"""
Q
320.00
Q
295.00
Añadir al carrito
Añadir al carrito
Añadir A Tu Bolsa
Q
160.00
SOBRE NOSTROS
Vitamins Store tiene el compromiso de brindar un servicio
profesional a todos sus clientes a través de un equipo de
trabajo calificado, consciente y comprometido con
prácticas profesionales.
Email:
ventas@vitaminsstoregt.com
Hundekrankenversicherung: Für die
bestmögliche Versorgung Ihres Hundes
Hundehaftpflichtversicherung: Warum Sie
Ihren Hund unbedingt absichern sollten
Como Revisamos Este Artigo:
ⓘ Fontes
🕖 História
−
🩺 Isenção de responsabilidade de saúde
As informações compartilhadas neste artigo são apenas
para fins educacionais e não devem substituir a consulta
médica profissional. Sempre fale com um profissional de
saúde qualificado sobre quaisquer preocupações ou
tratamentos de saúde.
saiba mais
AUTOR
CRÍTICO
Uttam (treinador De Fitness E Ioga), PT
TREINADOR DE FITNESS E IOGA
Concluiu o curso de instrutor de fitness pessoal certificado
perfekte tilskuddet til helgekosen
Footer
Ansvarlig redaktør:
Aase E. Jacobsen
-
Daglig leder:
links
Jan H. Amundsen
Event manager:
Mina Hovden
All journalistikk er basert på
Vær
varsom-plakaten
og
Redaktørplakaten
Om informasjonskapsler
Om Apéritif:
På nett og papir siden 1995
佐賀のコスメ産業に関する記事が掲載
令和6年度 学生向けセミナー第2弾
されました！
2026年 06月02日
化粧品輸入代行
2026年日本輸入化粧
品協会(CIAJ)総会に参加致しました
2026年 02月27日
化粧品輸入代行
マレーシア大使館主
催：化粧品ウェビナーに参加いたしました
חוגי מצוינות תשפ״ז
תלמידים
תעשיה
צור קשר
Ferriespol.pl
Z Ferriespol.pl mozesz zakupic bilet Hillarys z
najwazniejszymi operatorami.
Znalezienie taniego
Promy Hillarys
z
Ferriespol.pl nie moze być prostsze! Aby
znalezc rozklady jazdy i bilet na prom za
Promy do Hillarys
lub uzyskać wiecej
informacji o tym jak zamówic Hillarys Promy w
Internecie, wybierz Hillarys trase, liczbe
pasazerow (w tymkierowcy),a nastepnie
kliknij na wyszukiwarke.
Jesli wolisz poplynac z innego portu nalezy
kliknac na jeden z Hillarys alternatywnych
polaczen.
"""
* BRIEF *
Look through the material above and pick out each line holding the word "Promy".

* ANSWER SPACE *
Promy Hillarys
Promy do Hillarys
informacji o tym jak zamówic Hillarys Promy w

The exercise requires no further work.